The RNH Regime was established with the objective of granting a more favorable taxation regime. Both to qualified professionals and to individuals with investment portfolios and pensioners, on their income, obtained abroad.
With the exception of wages where the application of the reduced rate of 20% is foreseen for income earned in Portugal, who have not been tax residents in Portugal in the previous five years.
The new wording of the Law focuses on the regime applicable to income qualifying as pensions.
In particular, a reduced 10% IRS rate is expected to be applicable. However, the change introduced in the Law has a greater scope than the mere application of a reduced rate to the income that should be qualified as pensions.
For the purpose of taxing taxpayers within Portugal non-habitual resident status, the scope of this reduced rate includes:
- a) Pre-retirement situations or equivalent, with or without effective work, as well as benefits provided, no matter what, before the verification of the mandatory requirements of social security systems applicable to the transition to a retirement situation are verified, even if the employment contract does not exist, are subordinate to the condition that they are due until such requirements are met, even if, in any of the cases previously provided, they are due by pension funds or other entities, which replace the entity that originally owed.
- b) The amounts spent, mandatorily or optionally, by the employer:
With life insurance and operations, contributions to pension funds, retirement savings funds, or any complementary social security schemes, provided that they are acquired and individualized rights of the respective beneficiaries;
For the purposes foreseen in the previous sub-paragraph and that, not constituting acquired and individualized rights of the respective beneficiaries, are for these objects of redemption, advance, redemption, or any other form of anticipation of the corresponding availability.
- c) The contributions referred to in subparagraph b) above, not previously subject to taxation when there is received meant in terms of capital, even if the requirements required by the mandatory social security systems, applicable for the transition to retirement status, have been met or if this has occurred.

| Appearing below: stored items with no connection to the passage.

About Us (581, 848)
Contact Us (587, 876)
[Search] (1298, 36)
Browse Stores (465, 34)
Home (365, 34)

In other words, with the wording of the Law now introduced, some realities that were previously taxable in accordance with the rules foreseen for Category A of IRS – Salaries, are now being taxed under a regime equivalent to that of pensions. It is, therefore, potentially applicable to these realities a regime, in essence, more favorable than the one previously foreseen.

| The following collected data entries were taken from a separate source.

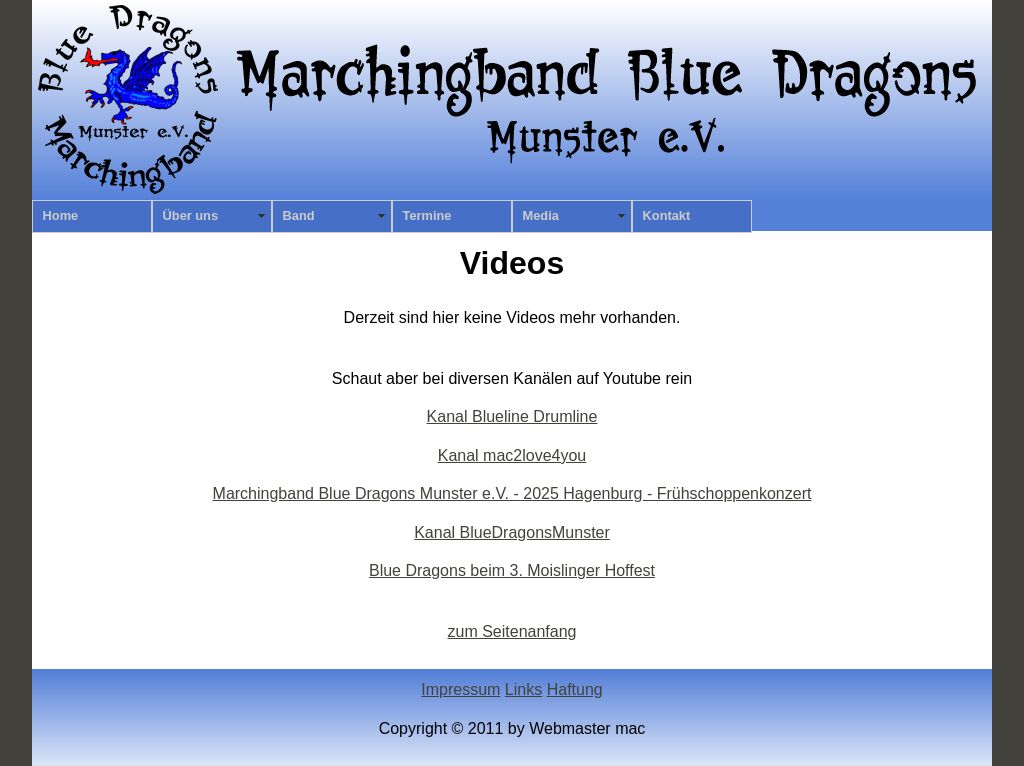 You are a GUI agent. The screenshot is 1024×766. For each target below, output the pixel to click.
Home (61, 215)
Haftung (575, 689)
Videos (512, 263)
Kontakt (667, 215)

We alert, as always, that the relevant concept of “pensions” is what is used in Portuguese law and, for this reason, it is very important to analyze whether foreign investment and savings products, even though considered pensions in their countries of origin, are also in the light of the national concept.
Regarding the application of the Law over time, the State Budget for the year 2020 provides that the new wording is only mandatory for taxpayers who were not registered as tax residents on the date of its entry into force – April 1, 2020. For the others, the application of the new wording is optional and the option to maintain the previous regime can be exercised, that is, the application of the exemption method to income-qualified as pensions.